### TASK TO COMPLETE
Every line in the records below between the one holding "شان الجزائر 2022" and the one holding "مقتطفات عشوائية", inclusive, is to be set down exactly; all other lines are to be left out.

### RECORDS FOR THE EXERCISE

————

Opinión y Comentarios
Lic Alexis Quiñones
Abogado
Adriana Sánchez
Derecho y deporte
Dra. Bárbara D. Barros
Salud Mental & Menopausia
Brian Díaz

————

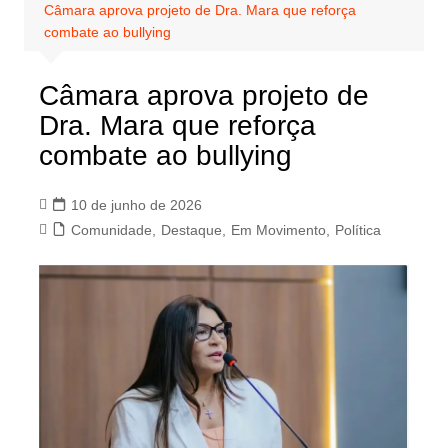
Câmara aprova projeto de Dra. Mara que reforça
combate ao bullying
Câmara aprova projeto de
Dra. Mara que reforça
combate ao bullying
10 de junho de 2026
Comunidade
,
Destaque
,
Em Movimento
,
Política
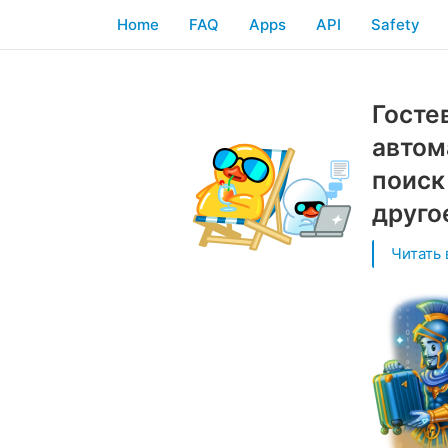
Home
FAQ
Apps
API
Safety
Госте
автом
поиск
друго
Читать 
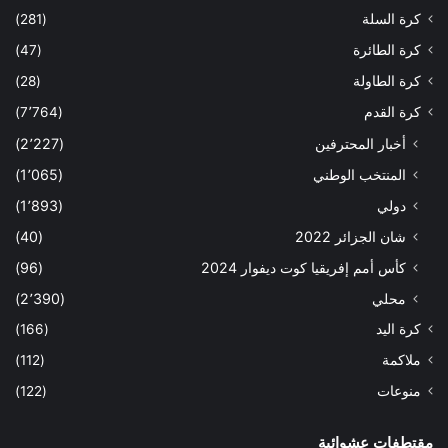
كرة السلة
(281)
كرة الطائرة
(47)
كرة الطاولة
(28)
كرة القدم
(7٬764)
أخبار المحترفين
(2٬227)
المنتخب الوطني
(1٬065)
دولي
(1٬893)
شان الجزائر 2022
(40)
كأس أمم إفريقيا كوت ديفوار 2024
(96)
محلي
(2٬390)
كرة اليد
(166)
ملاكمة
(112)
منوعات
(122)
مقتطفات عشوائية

————

### OUTPUT FOR THIS EXERCISE
شان الجزائر 2022
(40)
كأس أمم إفريقيا كوت ديفوار 2024
(96)
محلي
(2٬390)
كرة اليد
(166)
ملاكمة
(112)
منوعات
(122)
مقتطفات عشوائية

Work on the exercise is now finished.